The author of the special report, Robert Guest, is an economist promoting free market capitalism as a solution to problems and I don't have a problem with that in general. But, the ubiquity of income inequality--called out just before the last two Davos meetings by OxFam--is a barrier. Humans living in societies need to share resources if everyone is to thrive. The concentration of too much income and wealth anywhere--whether by the government or private firms--is deleterious to the human condition. I thought of this recently when Paul Ryan became Speaker of the US House of Representatives. His family's wealth as a private road construction firm came heavily from the government paying to have roads built. That is the type of resource sharing that most countries are currently not doing, and that is where the "oppression" lies. If we get back on that track, everyone--young and old--will be better off.

Tuesday, January 26, 2016

Zika Virus Hits El Salvador--Government Advises Women Not to Get Pregnant

The zika virus has emerged from the shadows to be really scary, mainly for pregnant women, as a I noted a couple of days ago. Brazil was the first to be noticed on this, but a story in today's NYTimes suggests that on a per person basis, El Salvador and elsewhere in Central America may actually be harder hit.
With at least 5,000 cases of Zika in a nation of six million, more than 1,500 in the last month alone, the government has been scrambling for solutions. It has dispatched teams of fumigators and treated water supplies to combat the Aedes mosquito, which also carries diseases like dengue, yellow fever and chikungunya.
But the government has also suggested to women that they delay pregnancy for two years!
But El Salvador’s advice to stop having children for two full years struck many experts as particularly sweeping, leaving them to wonder when else a nation has tried to halt its birthrate in the face of an epidemic. 
“I can tell you that I have never read, heard or encountered a public request like that,” said David Bloom, a professor of economics and demography at the Harvard School of Public Health. 
If El Salvador’s advice sounds like a cry for help, critics say, that’s because it is.
Despite the fact that the country is largely Roman Catholic, birth control is widespread. Data summarized by PRB show that an estimated 72% of married women are already using contraception, and the fertility rate has dropped to replacement level. Gang violence, economic uncertainty and a lot of out-migration have contributed to women already deciding to limit the number of children. It is, of course, unlikely that a large number of women will heed the government's advice, but time will tell... 

Sunday, January 24, 2016

Bad Business in Burundi

Burundi is a relatively small (11 million people) East African country that has had more internal war than peace in the years since independence from Belgium in 1962. It is one of the very poorest countries in the world, with a very high fertility rate (6.2 children per woman), accompanied by high infant and child mortality, high maternal mortality, and overall high mortality. Regular conflict between the majority Hutu and minority Tutsi populations does not help any of this. However, the latest conflict began last year (April 2015) when the current president, Pierre Nkurunziza, announced that he was running for a third term and then was re-elected, despite the fact that the country's constitution prohibits a third term. Reuters reported yesterday that the UN and the African Union want to send peace-keeping troops in, but the Burundi government is thus far resisting that. In the meantime, more than 200,000 Burundians have been displaced, some internally and some as refugees in neighboring countries.

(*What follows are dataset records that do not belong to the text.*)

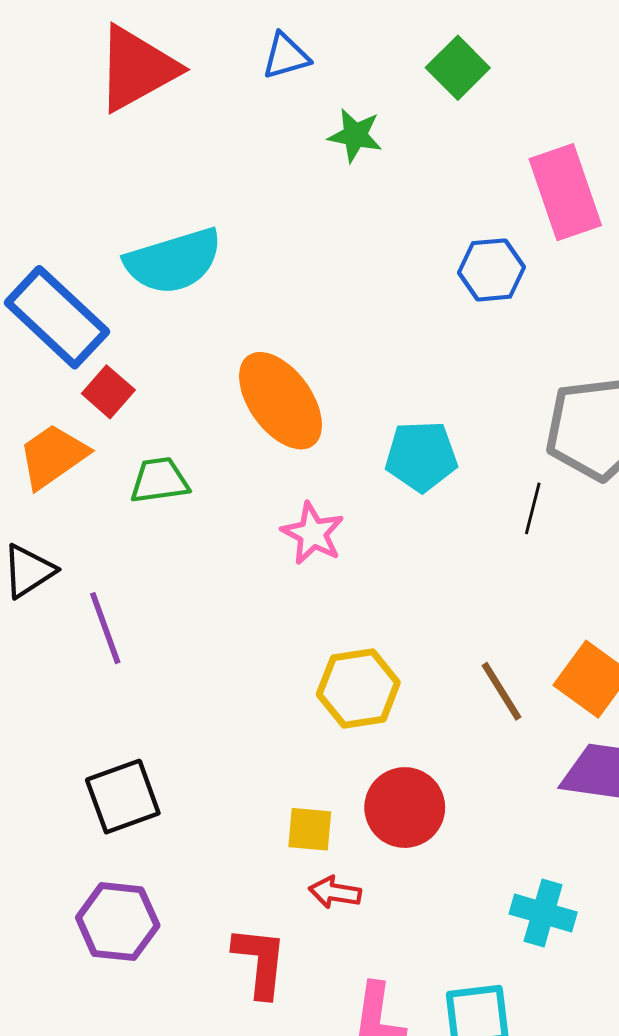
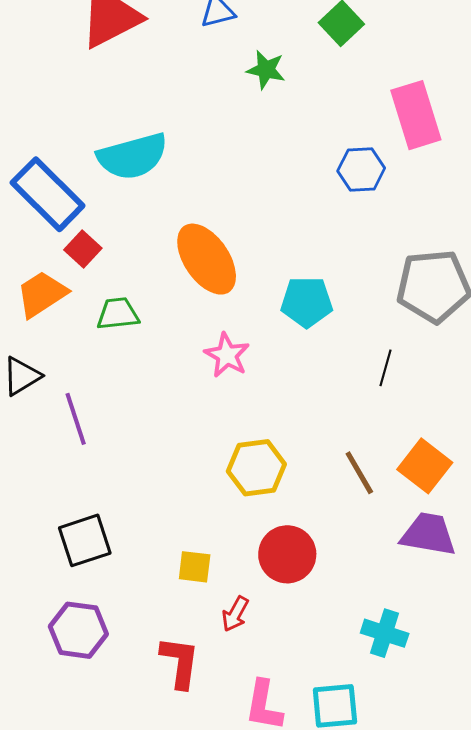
black line: (533, 508) -> (385, 368), moved
yellow square: (310, 829) -> (195, 567), moved
red arrow: (335, 892) -> (235, 614), turned -72

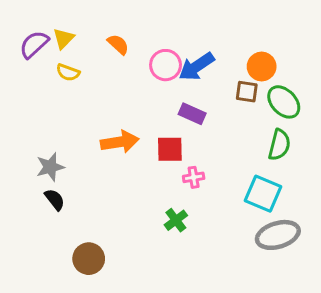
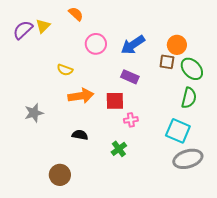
orange semicircle: (118, 44) -> (76, 14), moved
pink circle: (166, 65) -> (96, 44), moved
yellow semicircle: (68, 72) -> (65, 70), moved
black semicircle: (55, 200) -> (80, 135), moved, turned -42

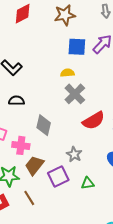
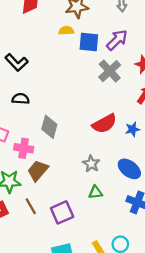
yellow semicircle: (67, 73) -> (66, 31), moved
gray cross: (75, 94) -> (110, 71), moved
gray star: (74, 154) -> (91, 164), moved
purple square: (58, 176) -> (62, 212), moved

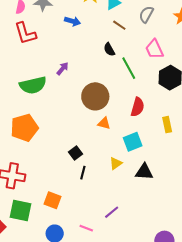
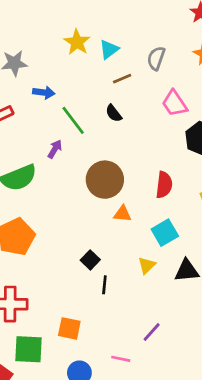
blue arrow: (72, 21) -> (44, 92), moved
brown line: (119, 25) -> (122, 79), turned -48
green line: (129, 68) -> (73, 120), moved

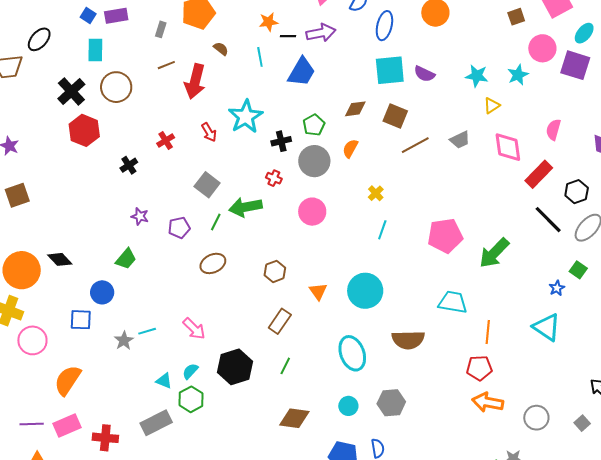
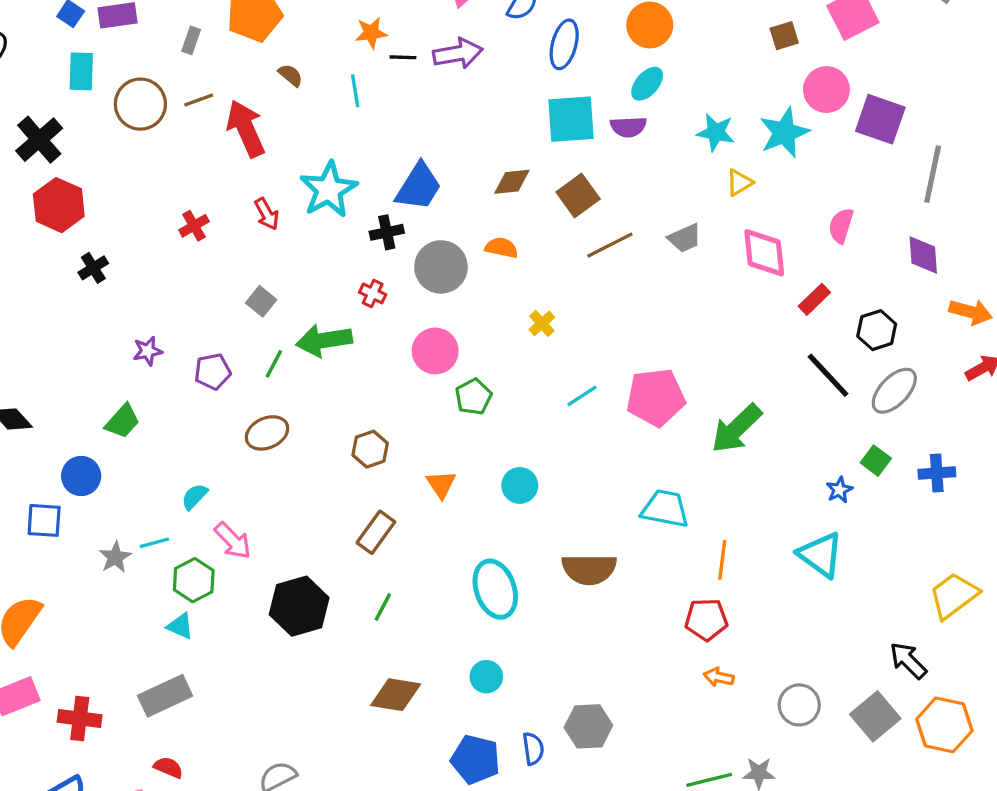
cyan ellipse: (584, 33) -> (647, 84), moved
blue trapezoid: (302, 72) -> (419, 187), moved
purple semicircle: (424, 74) -> (628, 127), turned -30
cyan star: (518, 75) -> (784, 133), size x1.4
red arrow: (195, 81) -> (246, 128), turned 140
brown circle: (116, 87) -> (140, 104), moved
brown square: (395, 116) -> (578, 196), turned 30
green pentagon: (314, 125) -> (473, 397), moved
orange semicircle: (350, 149) -> (501, 248), turned 72
black cross: (129, 165) -> (93, 268), moved
red rectangle: (539, 174) -> (814, 299), size x0.7
gray square: (207, 185) -> (261, 301), size x0.7
purple star: (140, 216) -> (148, 351), turned -30
cyan line: (382, 230) -> (582, 396), moved, turned 36
cyan circle: (365, 291) -> (520, 485), size x0.6
cyan semicircle: (190, 371) -> (195, 496), moved
green hexagon: (191, 399) -> (194, 580), moved
orange arrow: (488, 402) -> (719, 677), size x0.6
gray hexagon: (391, 403) -> (588, 726), moved
gray square: (582, 423) -> (875, 716), size x1.8

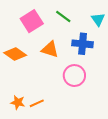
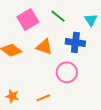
orange line: (37, 103) -> (43, 98), moved

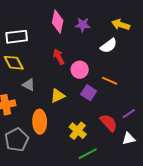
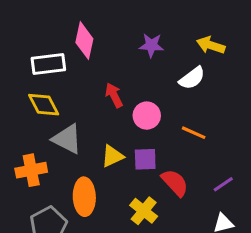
pink diamond: (58, 22) -> (84, 41), moved
gray triangle: (29, 85) -> (67, 139), size x1.5
purple square: (89, 93) -> (145, 159), moved, turned -35
red semicircle: (109, 123) -> (175, 183), moved

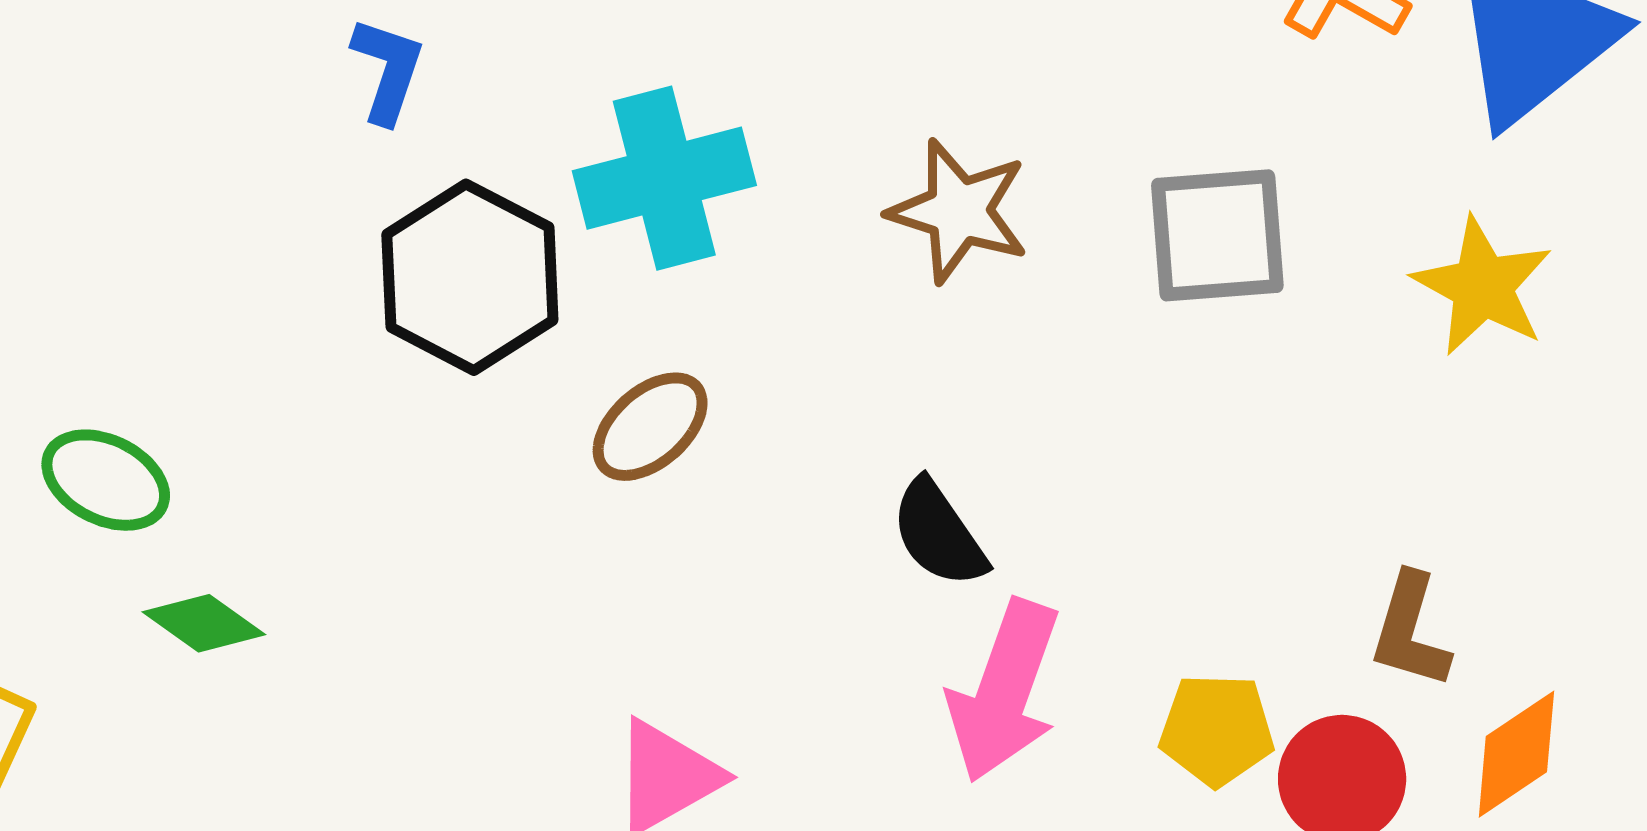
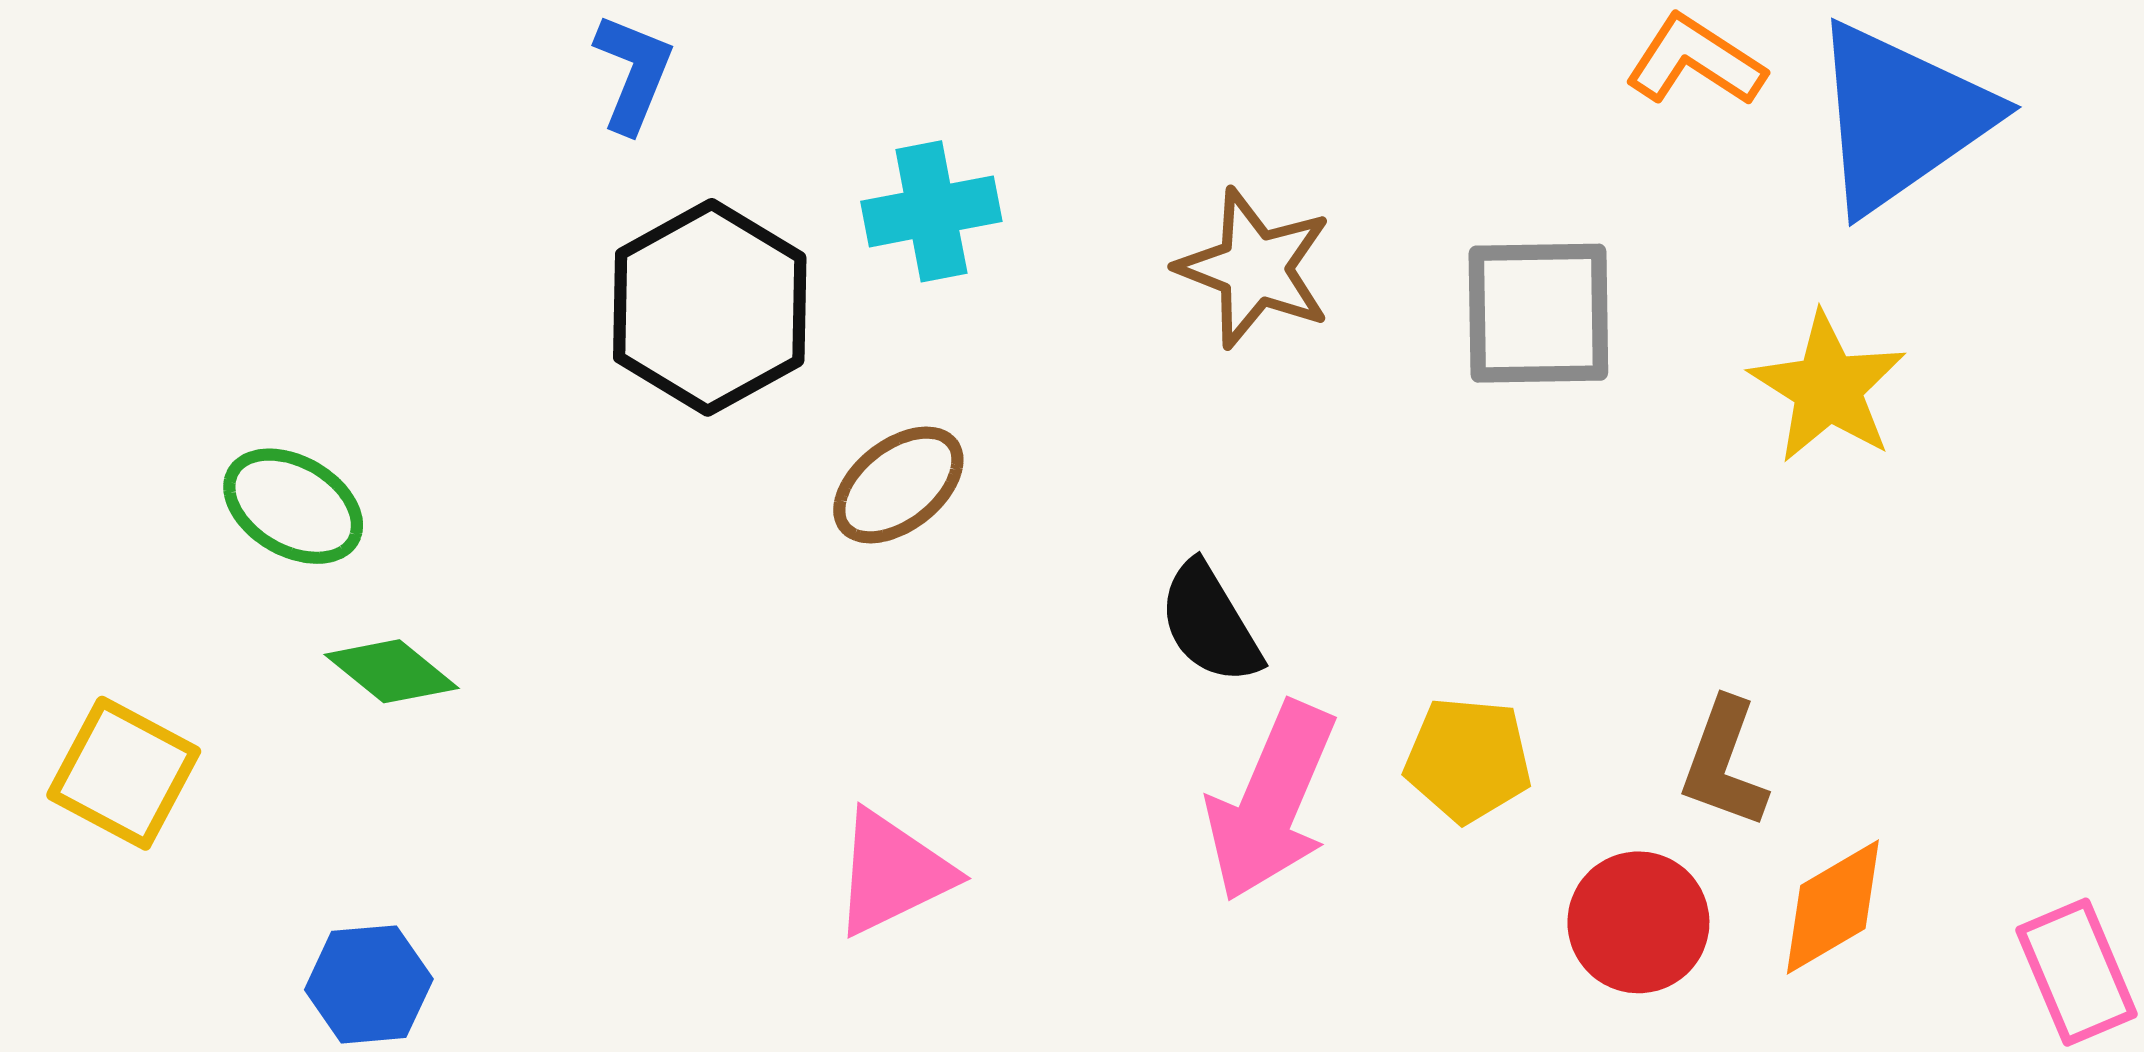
cyan cross: (664, 178) -> (931, 211), size x0.7
yellow pentagon: (1217, 730) -> (1468, 760), moved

The U.S. State Department's Humanitarian Information Unit has been monitoring the demographic situation there, and recently produced a map (see below) detailing the current state of affairs. At this moment, it is difficult to tell how this is going to play out, but it is unlikely to improve the lives of people in Burundi or the neighboring countries.

Saturday, January 23, 2016

Virus Known as Zika Comes Out of Nowhere

Yikes! I don't know about you, but I had never heard of the zika virus until this week. It is rare enough that the computer's spelling autocorrect feature makes it very hard even to type it. But this is serious stuff, causing potential birth defects in children of mothers who have the virus during pregnancy. BBCNews reports that Brazil has been especially hard hit.
Brazil says the number of babies born with suspected microcephaly or abnormally small heads since October has now reached nearly 4,000. 
In the worst affected area, about 1% of newborns have suspected microcephaly [a smaller than normal heads, which may produce a variety of lifetime deficits for the child]. 
The Brazilian authorities believe the increase is caused by an outbreak of Zika virus. Just 150 babies were born with microcephaly in 2014. 
The brain condition can be deadly or cause intellectual disability and developmental delays.
The virus is spread by the Aedes aegypti mosquito, which also spreads dengue and chikungunya. A background story from BBC indicates that the disease was first identified in Uganda in 1947, so it too is out of Africa, just like Ebola and a lot of diseases, along with all humans. It is not clear yet why this popped up so suddenly in Brazil late last year, and is now spreading in the region.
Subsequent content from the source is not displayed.